(Saved entries)

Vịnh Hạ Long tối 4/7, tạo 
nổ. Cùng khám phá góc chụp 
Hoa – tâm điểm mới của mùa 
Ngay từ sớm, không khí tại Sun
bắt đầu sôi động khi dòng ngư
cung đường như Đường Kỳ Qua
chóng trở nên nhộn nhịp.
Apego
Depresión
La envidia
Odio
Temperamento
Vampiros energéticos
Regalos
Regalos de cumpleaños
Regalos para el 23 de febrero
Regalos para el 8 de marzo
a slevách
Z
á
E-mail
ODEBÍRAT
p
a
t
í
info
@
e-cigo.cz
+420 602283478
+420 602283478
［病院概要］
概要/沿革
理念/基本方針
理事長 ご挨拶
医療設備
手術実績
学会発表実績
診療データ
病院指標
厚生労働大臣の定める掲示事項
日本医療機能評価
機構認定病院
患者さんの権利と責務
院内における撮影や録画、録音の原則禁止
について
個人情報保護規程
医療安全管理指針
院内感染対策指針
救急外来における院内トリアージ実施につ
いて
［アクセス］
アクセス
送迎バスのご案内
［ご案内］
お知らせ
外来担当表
* * *
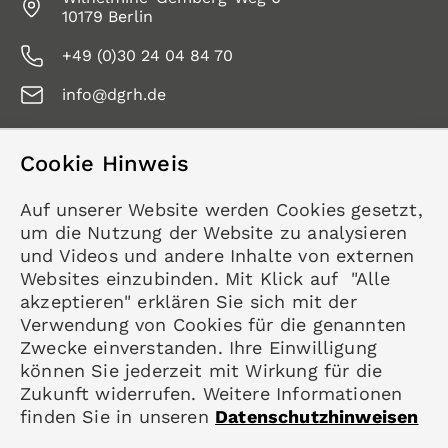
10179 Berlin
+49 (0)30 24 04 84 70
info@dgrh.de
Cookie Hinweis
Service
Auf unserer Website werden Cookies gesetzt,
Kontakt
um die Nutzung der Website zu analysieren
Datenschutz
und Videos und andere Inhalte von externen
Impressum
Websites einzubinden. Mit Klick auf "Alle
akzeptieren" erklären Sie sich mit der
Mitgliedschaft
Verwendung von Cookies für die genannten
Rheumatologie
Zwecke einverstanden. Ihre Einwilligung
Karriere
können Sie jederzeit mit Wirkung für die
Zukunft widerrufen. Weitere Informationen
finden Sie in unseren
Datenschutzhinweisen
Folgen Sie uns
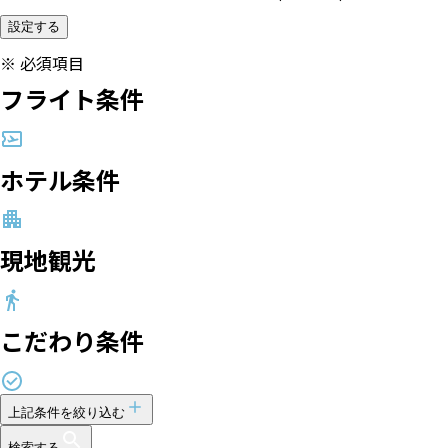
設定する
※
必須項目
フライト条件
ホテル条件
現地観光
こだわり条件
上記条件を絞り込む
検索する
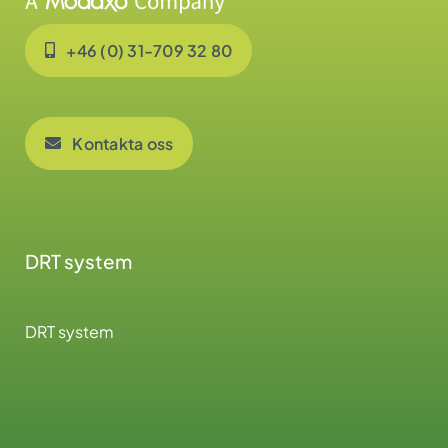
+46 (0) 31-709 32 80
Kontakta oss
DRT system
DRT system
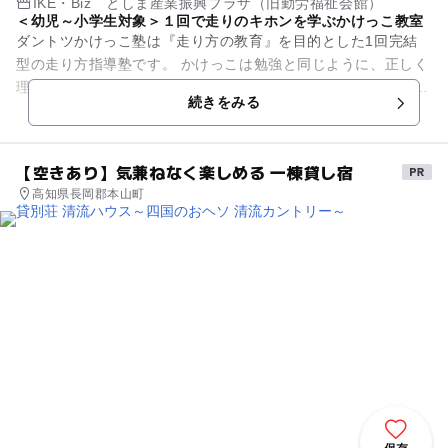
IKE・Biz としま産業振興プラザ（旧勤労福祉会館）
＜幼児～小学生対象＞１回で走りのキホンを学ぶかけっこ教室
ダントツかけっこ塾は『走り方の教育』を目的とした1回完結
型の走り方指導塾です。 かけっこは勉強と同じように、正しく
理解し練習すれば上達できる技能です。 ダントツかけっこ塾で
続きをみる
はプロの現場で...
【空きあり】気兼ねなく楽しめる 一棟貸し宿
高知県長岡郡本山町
* * *
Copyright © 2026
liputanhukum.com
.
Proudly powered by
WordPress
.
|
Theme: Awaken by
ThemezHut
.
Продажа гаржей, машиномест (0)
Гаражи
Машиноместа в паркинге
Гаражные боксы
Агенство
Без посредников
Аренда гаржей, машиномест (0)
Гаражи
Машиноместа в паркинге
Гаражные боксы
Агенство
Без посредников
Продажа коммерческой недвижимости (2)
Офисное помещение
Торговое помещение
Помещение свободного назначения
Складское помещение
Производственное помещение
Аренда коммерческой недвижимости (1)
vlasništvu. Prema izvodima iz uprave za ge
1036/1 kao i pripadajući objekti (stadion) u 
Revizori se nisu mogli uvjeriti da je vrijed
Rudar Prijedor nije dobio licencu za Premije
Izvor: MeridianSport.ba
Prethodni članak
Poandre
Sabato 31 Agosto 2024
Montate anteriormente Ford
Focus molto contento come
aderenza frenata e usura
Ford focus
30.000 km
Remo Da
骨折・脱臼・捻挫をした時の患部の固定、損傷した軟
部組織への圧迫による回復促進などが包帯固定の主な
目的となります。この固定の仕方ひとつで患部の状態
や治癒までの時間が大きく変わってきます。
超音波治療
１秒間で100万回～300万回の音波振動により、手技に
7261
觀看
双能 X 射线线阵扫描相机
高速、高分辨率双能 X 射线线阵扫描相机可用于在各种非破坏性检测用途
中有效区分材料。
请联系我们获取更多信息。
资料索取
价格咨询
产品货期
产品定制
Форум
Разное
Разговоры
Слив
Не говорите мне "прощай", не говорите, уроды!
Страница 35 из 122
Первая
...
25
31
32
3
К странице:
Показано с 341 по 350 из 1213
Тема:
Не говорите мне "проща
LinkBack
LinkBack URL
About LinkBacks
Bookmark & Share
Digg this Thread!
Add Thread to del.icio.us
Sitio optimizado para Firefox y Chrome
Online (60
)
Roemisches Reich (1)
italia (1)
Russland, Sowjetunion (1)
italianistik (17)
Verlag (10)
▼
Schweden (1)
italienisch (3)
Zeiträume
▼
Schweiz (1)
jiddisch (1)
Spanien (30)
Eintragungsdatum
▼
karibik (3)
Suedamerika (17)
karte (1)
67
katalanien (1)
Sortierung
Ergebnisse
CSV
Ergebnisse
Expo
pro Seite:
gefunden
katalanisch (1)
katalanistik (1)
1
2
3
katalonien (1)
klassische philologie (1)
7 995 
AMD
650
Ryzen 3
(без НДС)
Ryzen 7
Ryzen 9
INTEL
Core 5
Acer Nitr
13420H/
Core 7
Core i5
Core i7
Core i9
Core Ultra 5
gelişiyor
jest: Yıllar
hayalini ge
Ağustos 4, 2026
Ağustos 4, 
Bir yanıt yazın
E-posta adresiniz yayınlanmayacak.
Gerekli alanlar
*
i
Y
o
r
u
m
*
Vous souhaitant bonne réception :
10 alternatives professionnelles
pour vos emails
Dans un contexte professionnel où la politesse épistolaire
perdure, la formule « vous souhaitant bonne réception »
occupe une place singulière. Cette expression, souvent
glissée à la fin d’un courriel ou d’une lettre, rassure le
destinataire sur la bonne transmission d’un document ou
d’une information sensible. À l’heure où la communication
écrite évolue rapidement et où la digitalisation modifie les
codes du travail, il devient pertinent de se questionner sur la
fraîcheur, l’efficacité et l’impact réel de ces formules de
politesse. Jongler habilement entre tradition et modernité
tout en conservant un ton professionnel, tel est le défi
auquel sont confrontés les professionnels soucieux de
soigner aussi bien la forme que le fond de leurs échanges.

INSTRUCTIONS TO FOLLOW
In the records above, find each line with the word "Ford" and copy it out.

WRITTEN REPLY
Montate anteriormente Ford
Ford focus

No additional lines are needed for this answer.